▶ [TASK DIRECTIONS]
Go through the data below and work out how many lines contain "Authentic"; the answer is the number alone.

▶ [DATA SUPPLIED]
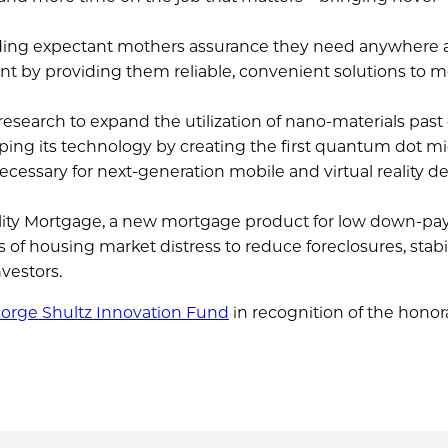
viding expectant mothers assurance they need anywhere
 by providing them reliable, convenient solutions to m
esearch to expand the utilization of nano-materials past
yping its technology by creating the first quantum dot mi
ecessary for next-generation mobile and virtual reality d
ility Mortgage, a new mortgage product for low down-p
f housing market distress to reduce foreclosures, stabi
vestors.
orge Shultz Innovation Fund
in recognition of the honor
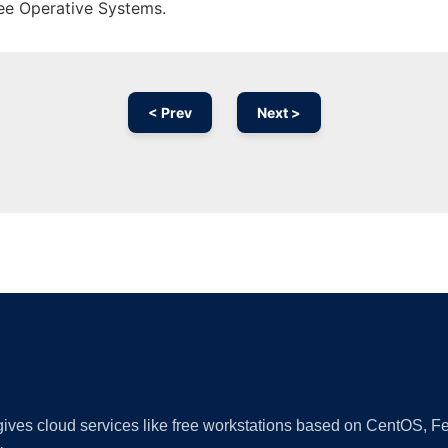
ree Operative Systems.
< Prev
Next >
Ad
 gives cloud services like free workstations based on CentOS,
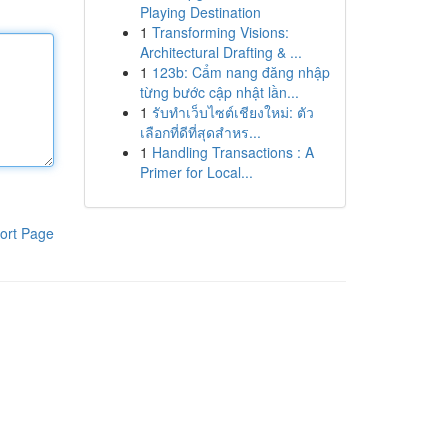
Playing Destination
1
Transforming Visions:
Architectural Drafting & ...
1
123b: Cẩm nang đăng nhập
từng bước cập nhật lần...
1
รับทำเว็บไซต์เชียงใหม่: ตัว
เลือกที่ดีที่สุดสำหร...
1
Handling Transactions : A
Primer for Local...
ort Page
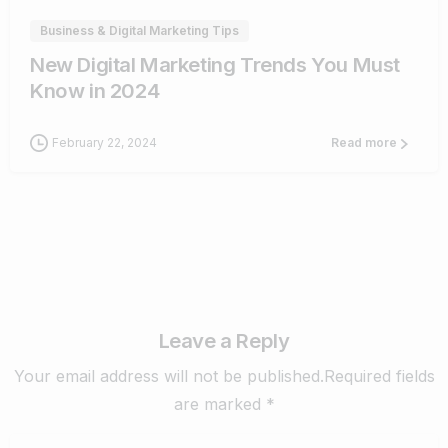
Business & Digital Marketing Tips
New Digital Marketing Trends You Must
Know in 2024
February 22, 2024
Read more
Leave a Reply
Your email address will not be published.Required fields
are marked *
Name
*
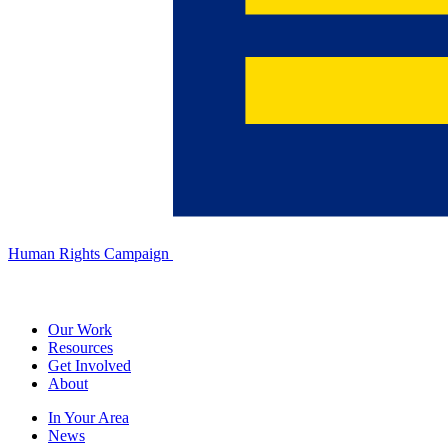
Human Rights Campaign
Our Work
Resources
Get Involved
About
In Your Area
News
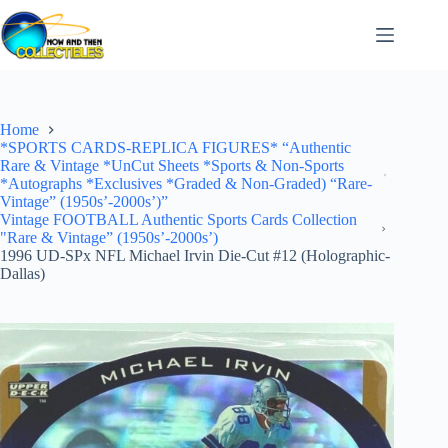
Skip
to
content
Home
*SPORTS CARDS-REPLICA FIGURES* “Authentic
Rare & Vintage *UnCut Sheets *Sports & Non-Sports
*Autographs *Exclusives *Graded & Non-Graded) “Rare-
Vintage” (1950s’-2000s’)”
Vintage FOOTBALL Authentic Sports Cards Collection
"Rare & Vintage” (1950s’-2000s’)
1996 UD-SPx NFL Michael Irvin Die-Cut #12 (Holographic-
Dallas)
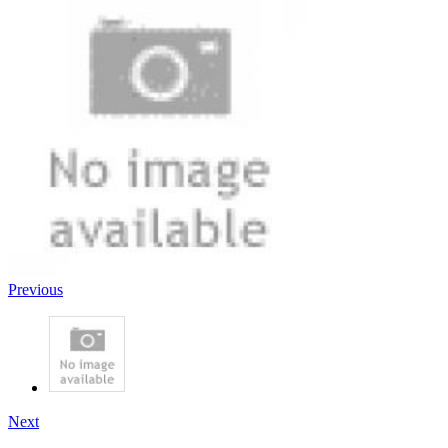
Previous
Next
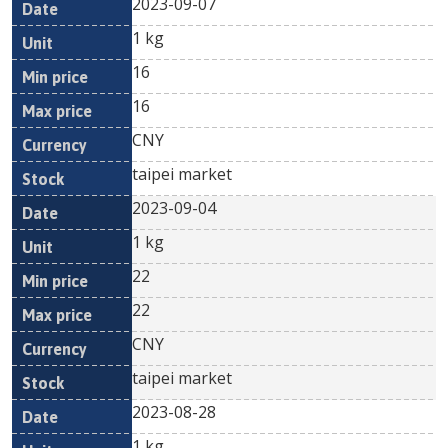
2023-09-07
1 kg
16
16
CNY
taipei market
2023-09-04
1 kg
22
22
CNY
taipei market
2023-08-28
1 kg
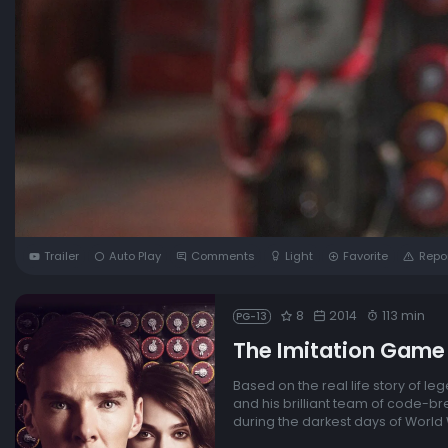
Trailer
Auto Play
Comments
Light
Favorite
Repo
8
2014
113 min
PG-13
The Imitation Game
Based on the real life story of le
and his brilliant team of code-b
during the darkest days of World W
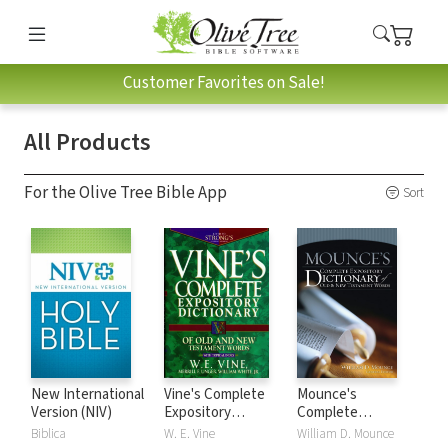
Customer Favorites on Sale!
All Products
For the Olive Tree Bible App
Sort
New International
Vine's Complete
Mounce's
Version (NIV)
Expository
Complete
Dictionary of Old
Expository
Biblica
W. E. Vine
William D. Mounce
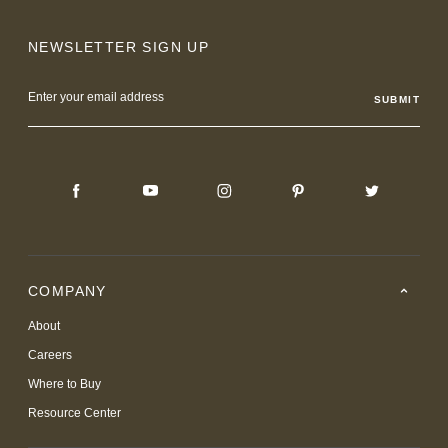
NEWSLETTER SIGN UP
Email
Address
COMPANY
About
Careers
Where to Buy
Resource Center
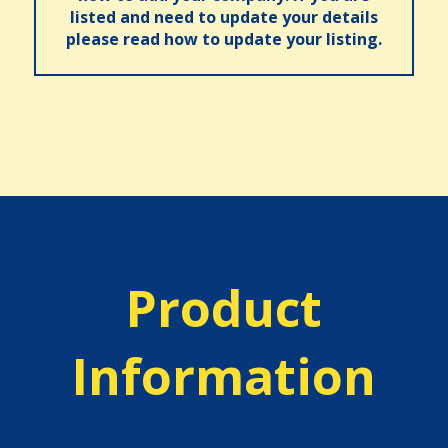
listed and need to update your details
please read how to update your listing.
Product
Information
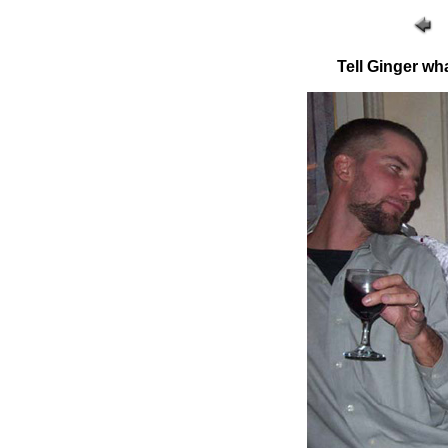
Tell Ginger wh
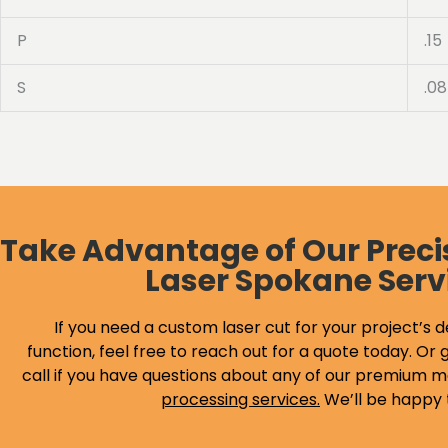
P
.15
S
.08
Take Advantage of Our Preci
Laser Spokane Serv
If you need a custom laser cut for your project’s d
function, feel free to reach out for a quote today. Or g
call if you have questions about any of our premium m
processing services
.
We’ll be happy 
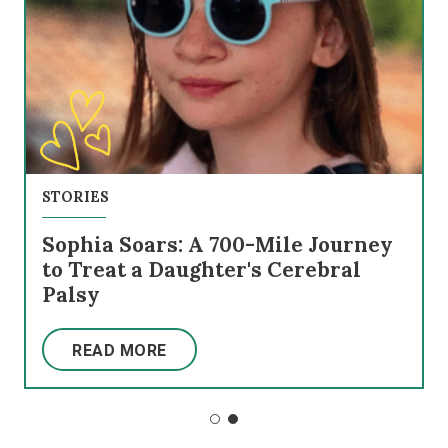
STORIES
Sophia Soars: A 700-Mile Journey
to Treat a Daughter's Cerebral
Palsy
READ MORE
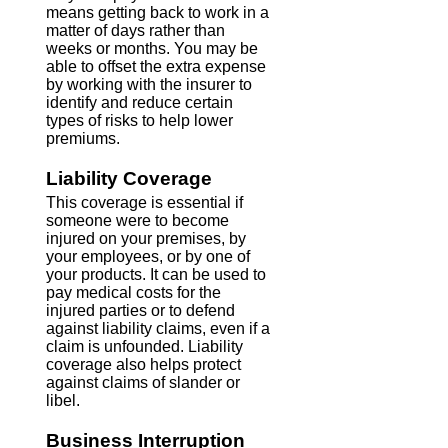
means getting back to work in a
matter of days rather than
weeks or months. You may be
able to offset the extra expense
by working with the insurer to
identify and reduce certain
types of risks to help lower
premiums.
Liability Coverage
This coverage is essential if
someone were to become
injured on your premises, by
your employees, or by one of
your products. It can be used to
pay medical costs for the
injured parties or to defend
against liability claims, even if a
claim is unfounded. Liability
coverage also helps protect
against claims of slander or
libel.
Business Interruption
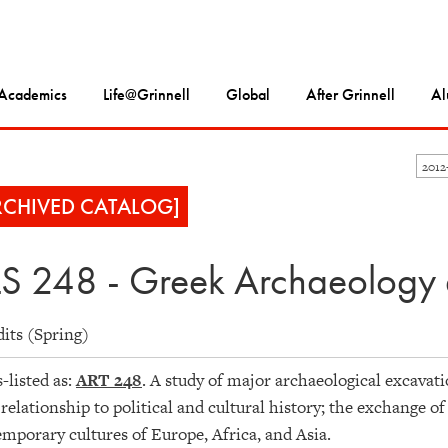
Academics
Life@Grinnell
Global
After Grinnell
Al
2012
RCHIVED CATALOG]
S 248 - Greek Archaeology 
dits (Spring)
-listed as:
ART 248
. A study of major archaeological excavati
 relationship to political and cultural history; the exchange of
mporary cultures of Europe, Africa, and Asia.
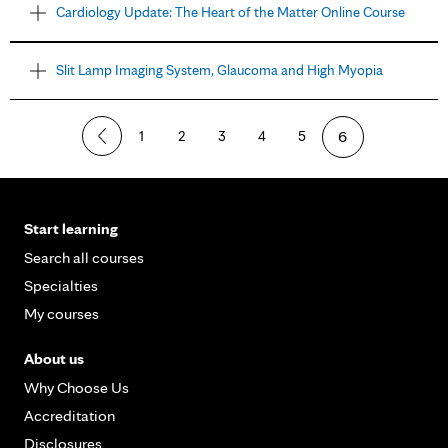
Cardiology Update: The Heart of the Matter Online Course
Slit Lamp Imaging System, Glaucoma and High Myopia
1
2
3
4
5
6
Start learning
Search all courses
Specialties
My courses
About us
Why Choose Us
Accreditation
Disclosures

▶ [ANSWER]
2